Patient Engagement: The Key to Decentralized Clinical Trials
By Alan Menius, Chief Scientific Officer
A year into the pandemic, the clinical trials world is coming to grips with long-term changes in the way trials are developed and conducted. These changes, led by the move to remote and decentralized clinical trials, present a great opportunity to improve research and outcomes – but only if we start by improving patient engagement.
COVID-19’s effects on clinical trials are well-documented. Enrollments are down, patient visits to trial sites aren’t happening as often, and some investigators have been furloughed or reassigned to COVID-related duties. For many reasons, the way clinical trials are conducted has not kept pace with changing economic, demographic and cultural norms.
The good news is that trial sponsors and researchers have begun to embrace new methods. These include decentralized trials, defined by the Clinical Trials Transformation Initiative as those conducted by telehealth and mobile providers.
However, as more trials move away from traditional settings, sponsors need to make sure they’re ready to confront the challenge of keeping patients engaged in their own health. Rather than being a barrier to overcome, improving patient engagement should be seen as an opportunity made possible by technology and process improvements.

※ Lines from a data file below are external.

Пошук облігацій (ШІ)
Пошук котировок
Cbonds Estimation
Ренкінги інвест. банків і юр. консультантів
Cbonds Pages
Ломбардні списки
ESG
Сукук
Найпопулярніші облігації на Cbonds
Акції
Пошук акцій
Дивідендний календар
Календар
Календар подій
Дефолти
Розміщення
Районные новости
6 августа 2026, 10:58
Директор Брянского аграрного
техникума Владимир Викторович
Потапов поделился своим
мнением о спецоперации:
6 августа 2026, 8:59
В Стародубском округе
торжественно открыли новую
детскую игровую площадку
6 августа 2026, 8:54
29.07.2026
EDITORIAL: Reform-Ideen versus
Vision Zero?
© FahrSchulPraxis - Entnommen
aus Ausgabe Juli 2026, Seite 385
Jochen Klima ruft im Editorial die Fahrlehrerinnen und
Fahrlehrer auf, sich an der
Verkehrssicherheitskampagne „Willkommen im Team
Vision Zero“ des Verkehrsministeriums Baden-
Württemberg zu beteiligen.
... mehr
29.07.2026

Better Engagement = Better Adherence
High levels of patient engagement in clinical research is known to be equated with higher medication adherence. So it’s vital that participants play a collaborative role and remain engaged with their care team.
While the industry continues to learn more about engaging patients during trials, we can count on several broad principles to design and conduct trials that result in high levels of engagement. For example, connecting with patients in ways they want to be reached, and with the right information, helps reduce frustration and lead to better engagement.

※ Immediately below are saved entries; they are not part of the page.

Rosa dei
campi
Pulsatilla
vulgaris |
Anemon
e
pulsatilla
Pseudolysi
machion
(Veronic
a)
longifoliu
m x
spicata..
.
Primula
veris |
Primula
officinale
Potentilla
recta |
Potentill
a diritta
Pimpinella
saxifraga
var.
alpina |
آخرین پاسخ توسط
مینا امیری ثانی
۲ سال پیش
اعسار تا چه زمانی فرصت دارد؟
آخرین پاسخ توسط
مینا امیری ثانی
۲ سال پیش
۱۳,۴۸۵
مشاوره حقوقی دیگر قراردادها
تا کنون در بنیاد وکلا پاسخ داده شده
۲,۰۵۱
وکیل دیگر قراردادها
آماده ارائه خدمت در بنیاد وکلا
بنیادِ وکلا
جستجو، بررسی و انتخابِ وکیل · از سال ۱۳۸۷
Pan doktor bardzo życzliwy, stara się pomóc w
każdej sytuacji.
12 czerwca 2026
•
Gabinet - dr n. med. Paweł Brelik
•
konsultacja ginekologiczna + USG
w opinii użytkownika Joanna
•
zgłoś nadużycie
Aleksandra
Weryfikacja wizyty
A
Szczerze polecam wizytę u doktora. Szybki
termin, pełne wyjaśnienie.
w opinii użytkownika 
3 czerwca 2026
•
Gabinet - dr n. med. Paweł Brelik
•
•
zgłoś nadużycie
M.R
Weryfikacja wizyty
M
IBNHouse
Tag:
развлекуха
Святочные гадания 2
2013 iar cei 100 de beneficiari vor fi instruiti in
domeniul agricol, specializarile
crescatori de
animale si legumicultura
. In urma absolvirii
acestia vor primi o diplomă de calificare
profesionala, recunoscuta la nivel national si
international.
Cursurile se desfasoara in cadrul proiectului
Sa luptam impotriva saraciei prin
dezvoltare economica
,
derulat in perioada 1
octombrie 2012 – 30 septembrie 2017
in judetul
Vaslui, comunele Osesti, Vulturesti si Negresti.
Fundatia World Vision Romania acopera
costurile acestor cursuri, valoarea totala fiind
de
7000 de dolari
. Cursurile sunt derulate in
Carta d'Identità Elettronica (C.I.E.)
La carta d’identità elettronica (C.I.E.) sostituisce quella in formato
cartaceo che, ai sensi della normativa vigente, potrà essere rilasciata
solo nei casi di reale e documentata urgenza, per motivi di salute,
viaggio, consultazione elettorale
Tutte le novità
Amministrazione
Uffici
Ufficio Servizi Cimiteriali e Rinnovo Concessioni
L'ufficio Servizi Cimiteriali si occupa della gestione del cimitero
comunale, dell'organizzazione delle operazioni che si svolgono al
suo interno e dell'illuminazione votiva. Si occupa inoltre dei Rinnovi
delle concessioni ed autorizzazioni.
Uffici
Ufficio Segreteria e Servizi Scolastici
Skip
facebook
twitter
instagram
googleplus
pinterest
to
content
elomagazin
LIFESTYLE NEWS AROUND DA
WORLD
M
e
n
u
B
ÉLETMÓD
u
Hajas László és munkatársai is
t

In a new whitepaper, Spencer Health Solutions outlines four examples of ways trial sponsors can better engage participants in remote or decentralized trials:
Deploy custom surveys: One way to gather both qualitative and quantitative data from patients is to ask them directly about their health status, medications taken and any symptoms. The white paper describes how Catalyst Healthcare has used spencer in-home units to give pharmacists patient-reported details from survey questions delivered over spencer.
Collect real-world data passively: Real-world data (RWD) is gaining in usage. By adding passive biometrics to electronic health records and digital health devices, researchers can collect the data needed to report real-world evidence (RWE) without requiring patients to act.
Provide content that motivates healthy behaviors: Patient portals are often effective in delivering health messages and reminders.
Improve safety: If a patient suddenly stops taking medication, the medical team can find out about it in near-real-time with devices that track daily adherence levels. These digital patient engagement tools feed data to researchers that can help them address medication safety issues.
Use Technology Strategically
These examples of ways to improve engagement in decentralized trials have technology solutions at their core. But successfully engaging patients requires far more than providing them with technology and tools. Each digital health technology must be deployed strategically, taking into account whether and how patients interact with the tools and whether the chosen technology actually helps bring about high-quality studies.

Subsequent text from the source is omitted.